When one thinks of Suffolk, the usual images of pink houses, impressive Punches and Constable’s oil paintings come to mind. Yet more recently it’s been the craft breweries of the county that have been striving for the popular image of Suffolk, and it is the brewery of Burnt Mill, founded by Charles O’Reilly that is leading the county’s craft brewing innovation. Read the following, where Angus D. Birditt, writer and photographer, goes to meet Charles at his brewery to see how he turns barley into beer.
I arrive at Burnt Mill Brewery during one of their brewing and 'canning' days. I enter through the side door of the brewery, which by the look of it was once a barn for dry storing. As soon as I step foot into the space, I am immediately confronted with an assault on the senses; a loud humming noise vibrating through me, and a delicious mixture of smells of pineapple, lemons, yeast and hops. The brewery space is huge, filled with varying sizes of gleaming steel towers, sacks of ‘malt barley’ and ‘sugar’, and a mingling of bodies, busily weaving in and out of the floor apparatus. I meet Charles at the door, who then takes me over to the steel towers to go through the brewing process, apparently already in full flow.
Charles tells me that these steel towers are called conical or fermentation tanks, and the first tank in the row is called a mash tun – where malt, usually barley that has been roasted and ground beforehand, is mixed with hot water. He notes that the barley grain is normally roasted for longer, if you want a heavier beer like a stout or a porter, and roasted lighter for a lager or pale ale. So, the mash tun is where the brewing process really starts to take shape, when the malt is hydrated in hot water, converting the long molecules of the grain (starches) into smaller molecules (sugars), which can then be fermented.
Charles takes me further down the row of steel tanks.
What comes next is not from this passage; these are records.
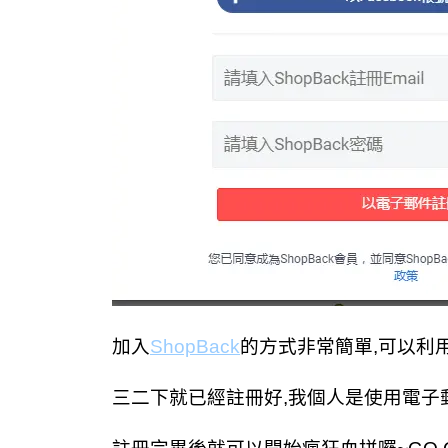
加入
ShopBack
的方式非常簡單,可以利
三二下就已經註冊好,我個人是使用電子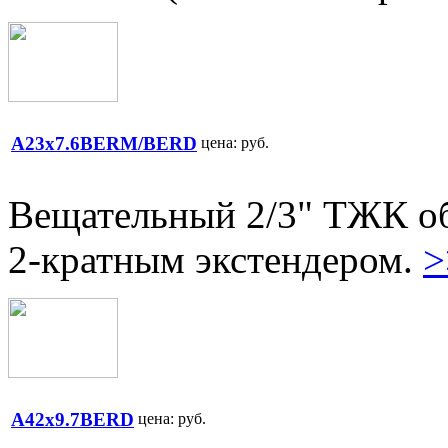
A23x7.6BERM/BERD
цена:
руб.
Вещательный 2/3" ТЖК об
2-кратным экстендером.
>
A42x9.7BERD
цена:
руб.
He tells me that once the brewer is happy with the sugar-high malt-water mixture – or simply known as ‘wort’ –, it is then filtered and stored in the second tank, which leaves behind a deposit of munched grain. This by-product is removed and collected by farmers to feed their cattle. This separating process is called lautering. I follow Charles to the third tank, what is apparently a gigantic kettle. This is where the hops go in and any flavour additions you want to add in for the final tasting notes. He tells me that you pour the hops and additional flavours early on in the process for bittering and flavouring, or later on for scent and aroma.
The fourth tank is normally called the ‘whirlpool’, where any heavy material left that hasn’t been dissolved – like chunks of malt or hop – is separated from the liquid. The liquid is then transferred to either the cellar or fermentation units where the yeast is then added. The yeast inside the fermentation units reacts with the wort, changing the sugars into everyone’s beloved alcohol. Charles notes that the difference between producing ale or lager is purely down to the types of yeast you use and the amount of time you leave the fermentation to occur. Any ale tends to be 3-5 weeks, and lager beers around 5-6 weeks. Once fermenting is finished, the beer is transferred through pipes into identical-looking tanks positioned in the brewery’s packaging unit to rest for a time before being canned or kegged, and distributed across the British Isles.
Burnt Mill Brewery was established in 2016, and in under a year, Charles had turned a dilapidated farm barn, once filled with old farm machinery and thick layers of dust and cobwebs, into an impressive craft brewery selling nationwide. The name ‘Burnt Mill Brewery’ apparently originates from ‘Burnt Mill Hill’, the hill that the barn sits upon. Back before the area was a working farm, the area stood a post mill hence the brewery’s attractive logo and graphic art – created by Josh Smith – that includes the mill. Charles is a classic example of an artisanal producer, passionate and devoted to creating something unique and flavoursome. Charles brews beer because he loves beer, and it really does shine through in the final product.